Enfin, et je termine par là car nous entrons sur une voie moins sombre, mieux balisée, et plus raisonnablement pédagogique, les chiffres sont utilisés très régulièrement à l’appui d’une réflexion, d’un raisonnement, bref d’un article de "fond". Le chiffre vient alors nourrir un argument, il sert à le légitimer.

Mais cette dernière utilisation ne se rencontre que lorsque l’auteur de l’article a pu arracher, à force de combats réitérés, la place de s’étendre…

En radio, on dira qu’il fait une chronique… au moins deux minutes pleines et rondes dans lesquelles il pourra à loisir se vautrer dans une bénéfique abondance d’exemples chiffrés qui lui éviteront d’être trop péremptoire. En presse écrite, il sera parvenu à obtenir le nombre de feuillets suffisants pour mener à bien une analyse où le chiffre constituera un argument de plus dans son analyse d’une situation, voire permettra une édifiante comparaison.

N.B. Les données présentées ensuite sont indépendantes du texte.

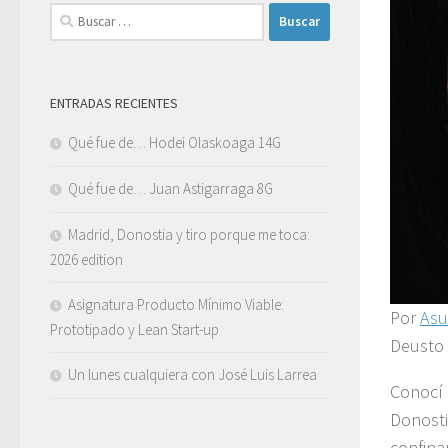
Buscar:
ENTRADAS RECIENTES
Qué fue de… Hodei Olaskoaga 14G
Qué fue de… Juan Astigarraga 8G
Madrid, Donostia y tiro porque me toca:
2026 edition
Asignatura Producto Mínimo Viable:
Por
Asu
Prototipado y Lean Start-up
Deusto 
Un lunes cualquiera con José Luis Larrea
Conocí
Donosti
confina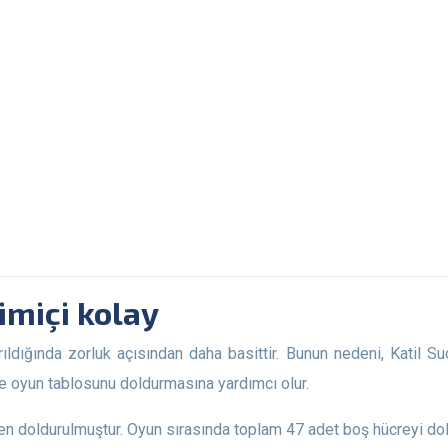
imiçi kolay
 oyun tablosunu doldurmasına yardımcı olur.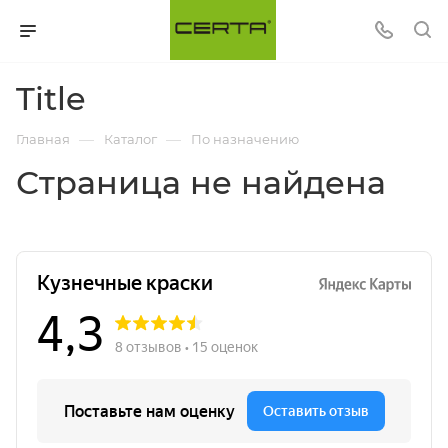
Title
—
—
Главная
Каталог
По назначению
Страница не найдена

Ici s’impose la nécessité d’échapper à la dictature de l’actualité brute et brûlante. Ici surgit l’intérêt de voir ces temps-ci la presse quotidienne donner plus de pages à la réflexion et au commentaire, et certaines radios préférer les émissions d’analyse à la multiplication des bulletins d’actualités, car c’est l’occasion donnée aux journalistes de travailler les nombres à la lumière du temps.